Venkatasubramanian R, Wadhwa Atul, Sharma Anil, Khullar Rajesh, Soni Vandana, Baijal Manish, Chowbey P K
Consultant Surgeon Minimal Access and Bariatric Surgery Center, Sir Ganga Ram Hospital, Room No. 200 (IInd floor), New Delhi, 110 060 India.
Indian J Surg. 2007 Aug;69(4):129-35. doi: 10.1007/s12262-007-0003-7. Epub 2008 Jul 30.
To analyze patient demographics, pathology, surgical procedure and outcome in initial 24 consecutive patients who underwent laparoscopic adrenalectomy in our department.
Twenty four patients underwent laparoscopic adrenalectomy between September 2000 and August 2005. There were 12 males and 12 females with a mean age of 44.6 years (range 25-68 years). The indications for adrenalectomy were pheochromocytoma (13 patients), Cushing's syndrome (5 patients), myelolipoma (2 patients), adrenal cyst (2 patients), aldosteronoma (1 patient) and adrenal incidentaloma (1 patient).
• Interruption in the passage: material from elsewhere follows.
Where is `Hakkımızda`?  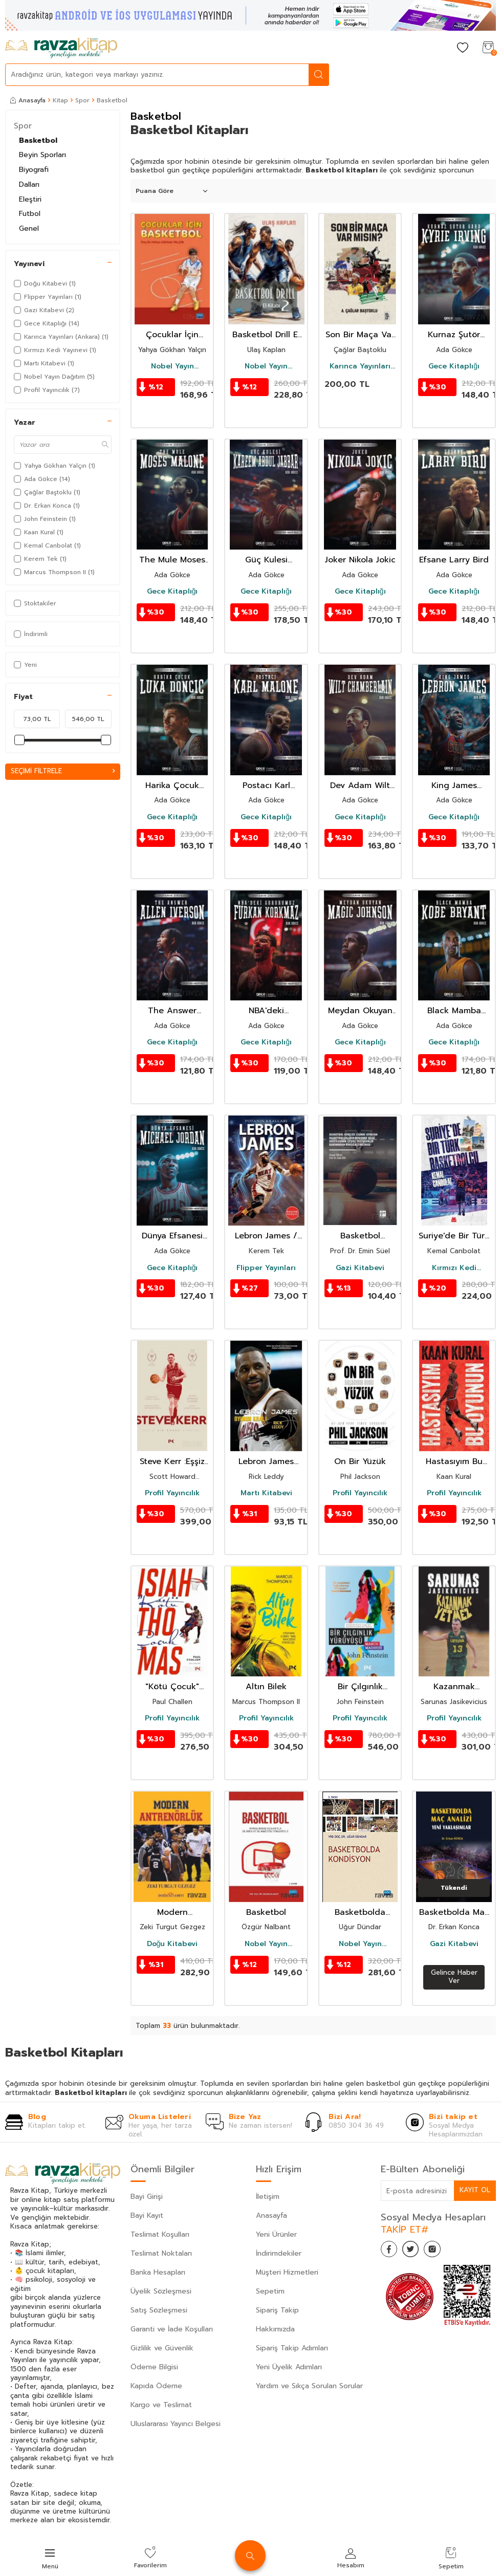 Hakkımızda is located at coordinates (275, 2329).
Nineteen of our patients with functioning adrenal tumours were prepared preoperatively for periods ranging up to 2 weeks by the endocrinologist. All laparoscopic adrenalectomies were performed via lateral transperitoneal approach using standard four-port technique. Patients with pheochromocytoma and Cushing's syndrome were monitored in the surgical intensive care unit during immediate postoperative period. The clinical and intraoperative characteristics, complications and outcomes of all patients were analyzed.
The mean operative time for laparoscopic adrenalectomy was 136 minutes. Intraoperative hypertension occurred in 8 patients. Intraoperative hypotension occurred in 2 patients. One patient required conversion due to dense adhesions and hemorrhage. Postoperative complications were seen in six patients - immediate postoperative hypotension (2 patients), features of steroid withdrawal (2 patients) and postoperative pyrexia (2 patients). Five patients with pheochromocytoma required antihypertensive drugs in the postoperative period. There was no mortality in our series.
Laparoscopic adrenalectomy is a safe operation that incorporates all the benefits of minimal access surgery and is associated with a satisfactory postoperative outcome. A careful preoperative preparation in functioning adrenal tumours aids in the faster recovery of these patients.
分析我院最初连续接受腹腔镜肾上腺切除术的24例患者的人口统计学特征、病理、手术过程及结果。
2000年9月至2005年8月期间,24例患者接受了腹腔镜肾上腺切除术。其中男性12例,女性12例,平均年龄44.6岁(范围25 - 68岁)。肾上腺切除术的适应证包括嗜铬细胞瘤(13例)、库欣综合征(5例)、肾上腺髓质脂肪瘤(2例)、肾上腺囊肿(2例)、醛固酮瘤(1例)和肾上腺偶发瘤(1例)。19例功能性肾上腺肿瘤患者术前由内分泌科医生进行了长达2周的准备。所有腹腔镜肾上腺切除术均采用标准四孔技术经侧方经腹途径进行。嗜铬细胞瘤和库欣综合征患者术后即刻在外科重症监护病房进行监测。分析了所有患者的临床和术中特征、并发症及结果。
腹腔镜肾上腺切除术的平均手术时间为136分钟。8例患者术中出现高血压。2例患者术中出现低血压。1例患者因粘连致密和出血需要中转开腹。6例患者出现术后并发症——术后即刻低血压(2例)、类固醇戒断症状(2例)和术后发热(2例)。5例嗜铬细胞瘤患者术后需要使用降压药物。本系列无死亡病例。
腹腔镜肾上腺切除术是一种安全的手术,兼具微创手术的所有优点,术后效果良好。对功能性肾上腺肿瘤进行仔细的术前准备有助于这些患者更快康复。